On May 28, 2026, a Manhattan courtroom sentenced Randy Santos, 31, to a term of 20 years to life for the 2019 murders of four sleeping homeless men in Chinatown. The verdict concluded a trial in which Santos claimed a delusional compulsion to kill, a defense that the judge ultimately rejected in favor of a lengthy prison term.
The 2019 Chinatown muredr spree of four homeless men
According to the court record, the attacks occurred in the early hours of a summer night in 2019, when Santos allegedly beat the victims while they slept on the streets of Manhattan’s Chinatown. All four victims were identified as homeless individuals with no known connection to Santos.. The killings intensified public concern over safety in the city’s most densely populated neighborhoods.
Manhattan DA Alvin Bragg’s push for a 20‑to‑life term
Manhattan District Attorney Alvin Bragg’s office argued that the brutality of the crimes warranted the maximum penalty permissible under New York law. as the DA’s press release noted, the prosecution highlighted the victims’ vulnerability and the premeditated nature of the assault, seeking a sentence that would reflect “the gravity of taking four innocent lives.” The judge ultimately imposed the 20‑years‑to‑life range, aligning with Bragg’s recommendation.

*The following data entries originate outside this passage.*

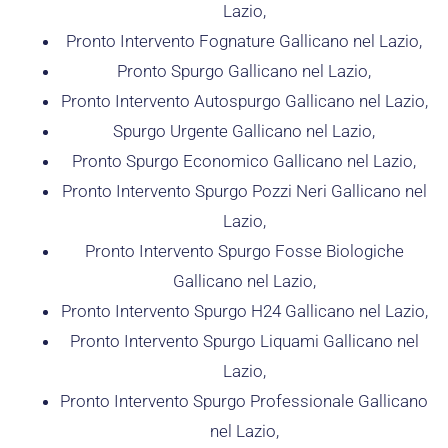
Lazio,
Pronto Intervento Fognature Gallicano nel Lazio,
Pronto Spurgo Gallicano nel Lazio,
Pronto Intervento Autospurgo Gallicano nel Lazio,
Spurgo Urgente Gallicano nel Lazio,
Pronto Spurgo Economico Gallicano nel Lazio,
Pronto Intervento Spurgo Pozzi Neri Gallicano nel
Lazio,
Pronto Intervento Spurgo Fosse Biologiche
Gallicano nel Lazio,
Pronto Intervento Spurgo H24 Gallicano nel Lazio,
Pronto Intervento Spurgo Liquami Gallicano nel
Lazio,
Pronto Intervento Spurgo Professionale Gallicano
nel Lazio,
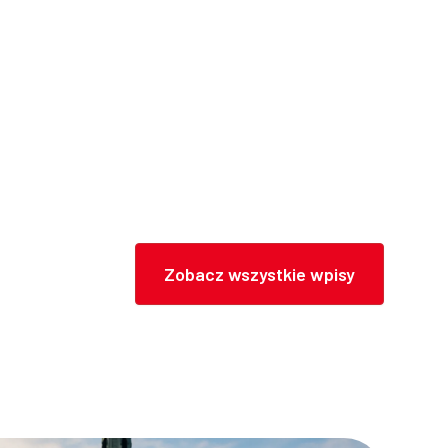
Zobacz wszystkie wpisy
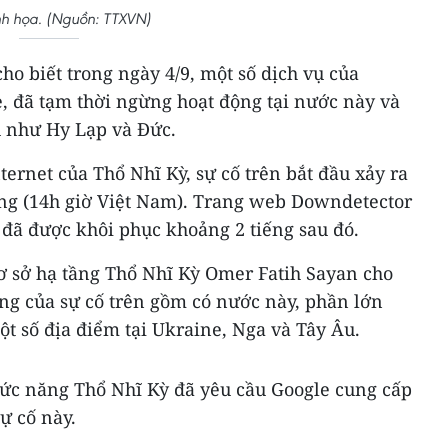
h họa. (Nguồn: TTXVN)
ho biết trong ngày 4/9, một số dịch vụ của
, đã tạm thời ngừng hoạt động tại nước này và
 như Hy Lạp và Đức.
ernet của Thổ Nhĩ Kỳ, sự cố trên bắt đầu xảy ra
ng (14h giờ Việt Nam). Trang web Downdetector
ụ đã được khôi phục khoảng 2 tiếng sau đó.
ơ sở hạ tầng Thổ Nhĩ Kỳ Omer Fatih Sayan cho
ng của sự cố trên gồm có nước này, phần lớn
 số địa điểm tại Ukraine, Nga và Tây Âu.
ức năng Thổ Nhĩ Kỳ đã yêu cầu Google cung cấp
ự cố này.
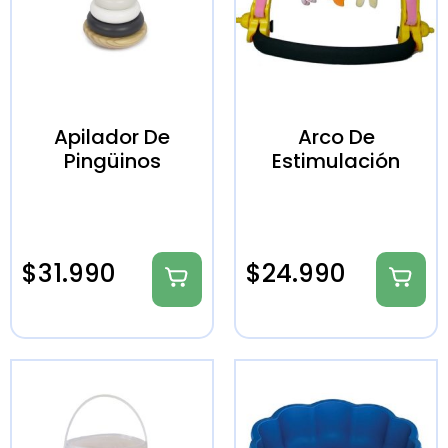
Apilador De
Arco De
Pingüinos
Estimulación
$
31.990
$
24.990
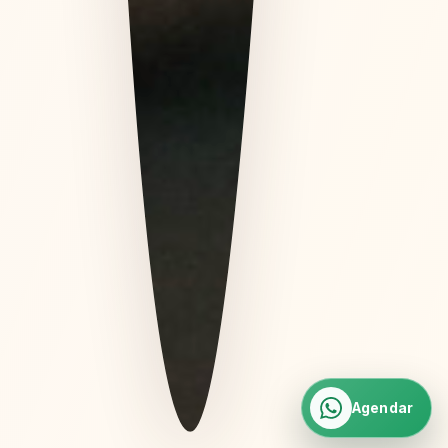
Agendar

Santos’s claim of psychosis and promise to study behind bars
During sentencing, Santos, through a Spanish interpreter, told the court that a delusional belief that he needed to kill 40 people to survive had driven his actions. His defense attorneys, including Arnold Levine, said daily medication had stabilized his condition and that Santos intended to use his incarceration to finish his education, improve his English, and learn a trade. The judge acknowledged the mental‑health claim but emphasized that it did not excuse the murders.
Missing voices:families and activists left unheard
The courtroom was notably empty of relatives or friends of the four victims. A Chinatown activist who had helped arrange one of the funerals sat silently in the gallery, underscoring the community’s sense of loss and the systemic neglect of homeless populations. No family members were present to deliver impact statements, a fact highlighted by reporters covering the trial.
Unverified claim of a 40‑victim delusion
The defense’s assertion that Santos believed he must kill 40 people remains uncorroborated by psychiatric experts in the public record. While the attorneys cited medication as evidence of improvement, the court did not release an independent evaluation confirming the extent of his delusion. This gap leaves open the question of whether the mental‑health narrative was a strategic legal maneuver.